Bitwise operations have only been seen in permissions before. Here is a good way to use bitwise operations. I look forward to more thoughts. The following are the basic operations of bitwise operations:

Original article address: Bit operations enable user retention. Thanks to the original author for sharing.

Contact Us

The content source of this page is from Internet, which doesn't represent Alibaba Cloud's opinion; products and services mentioned on that page don't have any relationship with Alibaba Cloud. If the content of the page makes you feel confusing, please write us an email, we will handle the problem within 5 days after receiving your email.

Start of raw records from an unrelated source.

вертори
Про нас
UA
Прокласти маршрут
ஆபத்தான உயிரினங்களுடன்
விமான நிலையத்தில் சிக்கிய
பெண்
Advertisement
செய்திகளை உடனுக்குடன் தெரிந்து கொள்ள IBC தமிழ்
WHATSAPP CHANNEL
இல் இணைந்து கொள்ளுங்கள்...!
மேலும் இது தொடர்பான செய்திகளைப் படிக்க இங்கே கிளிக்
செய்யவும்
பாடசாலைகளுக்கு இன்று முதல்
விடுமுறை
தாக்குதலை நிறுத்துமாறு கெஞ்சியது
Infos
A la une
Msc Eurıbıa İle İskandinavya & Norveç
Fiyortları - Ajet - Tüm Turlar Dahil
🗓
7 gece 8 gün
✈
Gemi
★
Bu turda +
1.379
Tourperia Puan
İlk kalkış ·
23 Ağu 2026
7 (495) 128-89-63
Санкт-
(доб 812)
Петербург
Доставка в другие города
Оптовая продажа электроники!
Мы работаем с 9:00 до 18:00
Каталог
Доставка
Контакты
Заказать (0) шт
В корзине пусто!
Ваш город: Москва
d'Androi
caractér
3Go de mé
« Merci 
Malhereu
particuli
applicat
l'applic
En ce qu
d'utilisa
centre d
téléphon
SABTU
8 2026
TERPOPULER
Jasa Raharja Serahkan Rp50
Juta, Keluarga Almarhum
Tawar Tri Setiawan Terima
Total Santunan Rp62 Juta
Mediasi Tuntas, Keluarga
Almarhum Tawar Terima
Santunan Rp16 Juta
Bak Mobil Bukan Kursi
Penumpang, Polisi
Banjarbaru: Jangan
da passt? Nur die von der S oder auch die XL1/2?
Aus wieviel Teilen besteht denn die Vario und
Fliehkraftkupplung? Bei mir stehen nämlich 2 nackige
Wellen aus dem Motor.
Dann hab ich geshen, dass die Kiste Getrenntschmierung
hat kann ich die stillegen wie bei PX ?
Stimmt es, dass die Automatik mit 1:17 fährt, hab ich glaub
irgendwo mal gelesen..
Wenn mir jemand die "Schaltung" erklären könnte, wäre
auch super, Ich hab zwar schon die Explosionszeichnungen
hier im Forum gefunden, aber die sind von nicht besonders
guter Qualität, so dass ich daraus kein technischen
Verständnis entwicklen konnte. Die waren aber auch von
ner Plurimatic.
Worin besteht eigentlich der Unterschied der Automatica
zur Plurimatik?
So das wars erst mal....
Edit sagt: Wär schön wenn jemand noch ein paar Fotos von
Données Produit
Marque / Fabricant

If you find any instances of plagiarism from the community, please send an email to: info-contact@alibabacloud.com and provide relevant evidence. A staff member will contact you within 5 working days.

A Free Trial That Lets You Build Big!

Start building with 50+ products and up to 12 months usage for Elastic Compute Service

  • Sales Support

    1 on 1 presale consultation

  • After-Sales Support

    24/7 Technical Support 6 Free Tickets per Quarter Faster Response

  • Alibaba Cloud offers highly flexible support services tailored to meet your exact needs.